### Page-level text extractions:
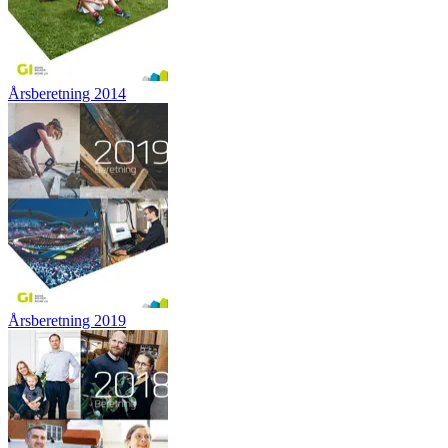
Årsberetning 2014
Årsberetning 2019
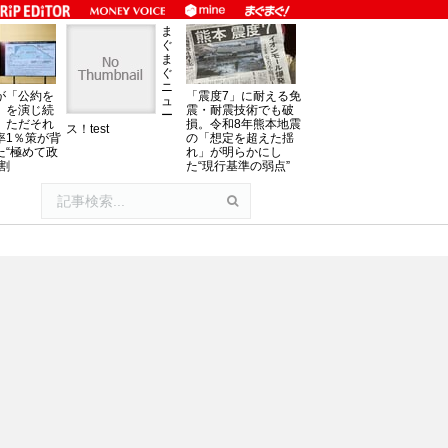
ま
ぐ
ま
ぐ
ニ
が「公約を
「震度7」に耐える免
ュ
」を演じ続
震・耐震技術でも破
ー
、ただそれ
損。令和8年熊本地震
ス！test
率1％策が背
の「想定を超えた揺
た“極めて政
れ」が明らかにし
割
た“現行基準の弱点”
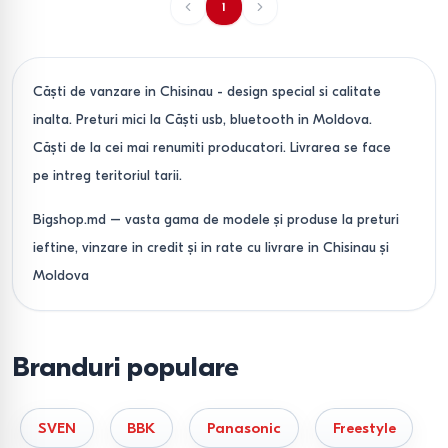
1
Căşti de vanzare in Chisinau - design special si calitate
inalta. Preturi mici la Căşti usb, bluetooth in Moldova.
Căşti de la cei mai renumiti producatori. Livrarea se face
pe intreg teritoriul tarii.
Bigshop.md – vasta gama de modele și produse la preturi
ieftine, vinzare in credit și in rate cu livrare in Chisinau și
Moldova
Branduri populare
SVEN
BBK
Panasonic
Freestyle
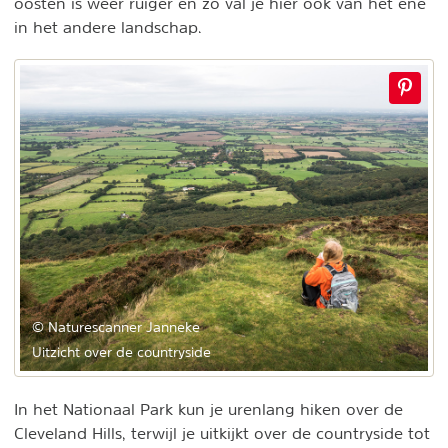
oosten is weer ruiger en zo val je hier ook van het ene
in het andere landschap.
© Naturescanner Janneke
Uitzicht over de countryside
In het Nationaal Park kun je urenlang hiken over de
Cleveland Hills, terwijl je uitkijkt over de countryside tot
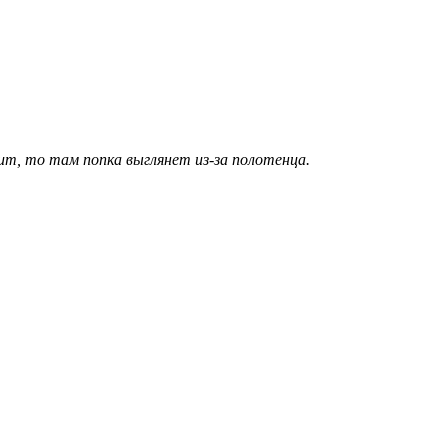
тит, то там попка выглянет из-за полотенца.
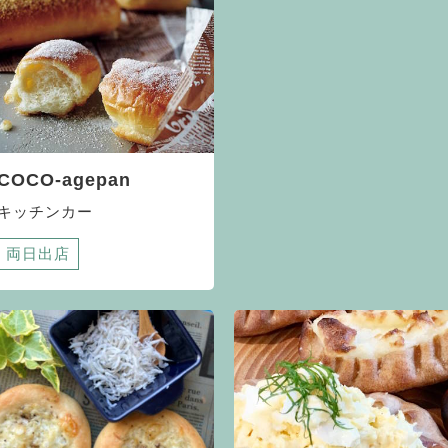
COCO-agepan
キッチンカー
両日出店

### Exercise goal:
Word for word, restate all of the data, but do not copy the pictures.

### Answer to this task:
Årsberetning 2014
Årsberetning 2019
ま
ぐ
ま
ぐ
ニ
が「公約を
「震度7」に耐える免
ュ
」を演じ続
震・耐震技術でも破
ー
、ただそれ
損。令和8年熊本地震
ス！test
率1％策が背
の「想定を超えた揺
た“極めて政
れ」が明らかにし
割
た“現行基準の弱点”
1
Căşti de vanzare in Chisinau - design special si calitate
inalta. Preturi mici la Căşti usb, bluetooth in Moldova.
Căşti de la cei mai renumiti producatori. Livrarea se face
pe intreg teritoriul tarii.
Bigshop.md – vasta gama de modele și produse la preturi
ieftine, vinzare in credit și in rate cu livrare in Chisinau și
Moldova
Branduri populare
SVEN
BBK
Panasonic
Freestyle
oosten is weer ruiger en zo val je hier ook van het ene
in het andere landschap.
© Naturescanner Janneke
Uitzicht over de countryside
In het Nationaal Park kun je urenlang hiken over de
Cleveland Hills, terwijl je uitkijkt over de countryside tot
тит, то там попка выглянет из-за полотенца.
COCO-agepan
キッチンカー
両日出店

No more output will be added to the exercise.